* TASK INSTRUCTIONS: Repeat the records. Keep every word and mark exactly as it is.

+++ MATERIAL TO PROCESS +++

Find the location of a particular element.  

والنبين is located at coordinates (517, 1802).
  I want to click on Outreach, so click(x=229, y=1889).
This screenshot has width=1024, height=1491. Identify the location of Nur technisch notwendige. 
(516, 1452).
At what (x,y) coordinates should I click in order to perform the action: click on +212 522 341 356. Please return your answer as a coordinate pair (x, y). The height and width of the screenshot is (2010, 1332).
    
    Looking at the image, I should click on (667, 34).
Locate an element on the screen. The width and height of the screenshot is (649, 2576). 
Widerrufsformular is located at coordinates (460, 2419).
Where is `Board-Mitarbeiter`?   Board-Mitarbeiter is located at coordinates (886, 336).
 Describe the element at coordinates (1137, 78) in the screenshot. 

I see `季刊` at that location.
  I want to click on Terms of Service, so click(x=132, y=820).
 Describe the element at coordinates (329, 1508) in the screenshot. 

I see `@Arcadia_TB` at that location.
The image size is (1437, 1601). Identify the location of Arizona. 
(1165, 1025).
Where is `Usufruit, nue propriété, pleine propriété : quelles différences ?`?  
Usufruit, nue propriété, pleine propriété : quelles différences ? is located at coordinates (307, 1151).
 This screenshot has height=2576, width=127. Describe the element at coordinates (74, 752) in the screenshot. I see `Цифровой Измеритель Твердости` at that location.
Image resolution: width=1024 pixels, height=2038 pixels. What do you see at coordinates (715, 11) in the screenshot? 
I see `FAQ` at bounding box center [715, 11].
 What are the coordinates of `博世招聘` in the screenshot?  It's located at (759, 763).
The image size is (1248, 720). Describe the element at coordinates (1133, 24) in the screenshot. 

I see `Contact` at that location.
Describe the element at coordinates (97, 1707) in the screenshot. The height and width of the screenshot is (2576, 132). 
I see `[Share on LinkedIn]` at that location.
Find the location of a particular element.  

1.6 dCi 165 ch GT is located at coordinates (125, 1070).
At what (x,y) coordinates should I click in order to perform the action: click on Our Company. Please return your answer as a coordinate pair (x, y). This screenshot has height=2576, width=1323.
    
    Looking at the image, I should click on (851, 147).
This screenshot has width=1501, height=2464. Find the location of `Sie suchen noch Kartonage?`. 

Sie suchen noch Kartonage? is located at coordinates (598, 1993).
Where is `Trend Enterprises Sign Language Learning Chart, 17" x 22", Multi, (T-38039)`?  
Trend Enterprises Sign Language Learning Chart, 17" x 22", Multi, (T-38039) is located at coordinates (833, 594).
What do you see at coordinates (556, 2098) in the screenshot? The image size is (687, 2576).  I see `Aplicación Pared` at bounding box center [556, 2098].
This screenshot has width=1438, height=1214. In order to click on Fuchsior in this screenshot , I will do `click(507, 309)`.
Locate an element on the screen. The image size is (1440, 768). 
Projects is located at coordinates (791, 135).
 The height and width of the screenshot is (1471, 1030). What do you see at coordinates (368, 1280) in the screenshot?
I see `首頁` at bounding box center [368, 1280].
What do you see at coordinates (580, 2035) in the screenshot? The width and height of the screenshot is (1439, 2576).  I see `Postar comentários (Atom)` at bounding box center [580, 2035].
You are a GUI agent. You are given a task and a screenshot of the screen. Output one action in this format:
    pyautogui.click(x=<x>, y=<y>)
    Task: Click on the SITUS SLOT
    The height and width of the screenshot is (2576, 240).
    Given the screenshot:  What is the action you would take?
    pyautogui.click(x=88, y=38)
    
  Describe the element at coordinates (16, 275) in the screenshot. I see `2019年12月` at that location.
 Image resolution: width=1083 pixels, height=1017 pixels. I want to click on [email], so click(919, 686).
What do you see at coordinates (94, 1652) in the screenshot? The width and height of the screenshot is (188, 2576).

+++

* WRITTEN REPLY:
Find the location of a particular element.  

والنبين is located at coordinates (517, 1802).
  I want to click on Outreach, so click(x=229, y=1889).
This screenshot has width=1024, height=1491. Identify the location of Nur technisch notwendige. 
(516, 1452).
At what (x,y) coordinates should I click in order to perform the action: click on +212 522 341 356. Please return your answer as a coordinate pair (x, y). The height and width of the screenshot is (2010, 1332).
    
    Looking at the image, I should click on (667, 34).
Locate an element on the screen. The width and height of the screenshot is (649, 2576). 
Widerrufsformular is located at coordinates (460, 2419).
Where is `Board-Mitarbeiter`?   Board-Mitarbeiter is located at coordinates (886, 336).
 Describe the element at coordinates (1137, 78) in the screenshot. 

I see `季刊` at that location.
  I want to click on Terms of Service, so click(x=132, y=820).
 Describe the element at coordinates (329, 1508) in the screenshot. 

I see `@Arcadia_TB` at that location.
The image size is (1437, 1601). Identify the location of Arizona. 
(1165, 1025).
Where is `Usufruit, nue propriété, pleine propriété : quelles différences ?`?  
Usufruit, nue propriété, pleine propriété : quelles différences ? is located at coordinates (307, 1151).
 This screenshot has height=2576, width=127. Describe the element at coordinates (74, 752) in the screenshot. I see `Цифровой Измеритель Твердости` at that location.
Image resolution: width=1024 pixels, height=2038 pixels. What do you see at coordinates (715, 11) in the screenshot? 
I see `FAQ` at bounding box center [715, 11].
 What are the coordinates of `博世招聘` in the screenshot?  It's located at (759, 763).
The image size is (1248, 720). Describe the element at coordinates (1133, 24) in the screenshot. 

I see `Contact` at that location.
Describe the element at coordinates (97, 1707) in the screenshot. The height and width of the screenshot is (2576, 132). 
I see `[Share on LinkedIn]` at that location.
Find the location of a particular element.  

1.6 dCi 165 ch GT is located at coordinates (125, 1070).
At what (x,y) coordinates should I click in order to perform the action: click on Our Company. Please return your answer as a coordinate pair (x, y). This screenshot has height=2576, width=1323.
    
    Looking at the image, I should click on (851, 147).
This screenshot has width=1501, height=2464. Find the location of `Sie suchen noch Kartonage?`. 

Sie suchen noch Kartonage? is located at coordinates (598, 1993).
Where is `Trend Enterprises Sign Language Learning Chart, 17" x 22", Multi, (T-38039)`?  
Trend Enterprises Sign Language Learning Chart, 17" x 22", Multi, (T-38039) is located at coordinates (833, 594).
What do you see at coordinates (556, 2098) in the screenshot? The image size is (687, 2576).  I see `Aplicación Pared` at bounding box center [556, 2098].
This screenshot has width=1438, height=1214. In order to click on Fuchsior in this screenshot , I will do `click(507, 309)`.
Locate an element on the screen. The image size is (1440, 768). 
Projects is located at coordinates (791, 135).
 The height and width of the screenshot is (1471, 1030). What do you see at coordinates (368, 1280) in the screenshot?
I see `首頁` at bounding box center [368, 1280].
What do you see at coordinates (580, 2035) in the screenshot? The width and height of the screenshot is (1439, 2576).  I see `Postar comentários (Atom)` at bounding box center [580, 2035].
You are a GUI agent. You are given a task and a screenshot of the screen. Output one action in this format:
    pyautogui.click(x=<x>, y=<y>)
    Task: Click on the SITUS SLOT
    The height and width of the screenshot is (2576, 240).
    Given the screenshot:  What is the action you would take?
    pyautogui.click(x=88, y=38)
    
  Describe the element at coordinates (16, 275) in the screenshot. I see `2019年12月` at that location.
 Image resolution: width=1083 pixels, height=1017 pixels. I want to click on [email], so click(919, 686).
What do you see at coordinates (94, 1652) in the screenshot? The width and height of the screenshot is (188, 2576).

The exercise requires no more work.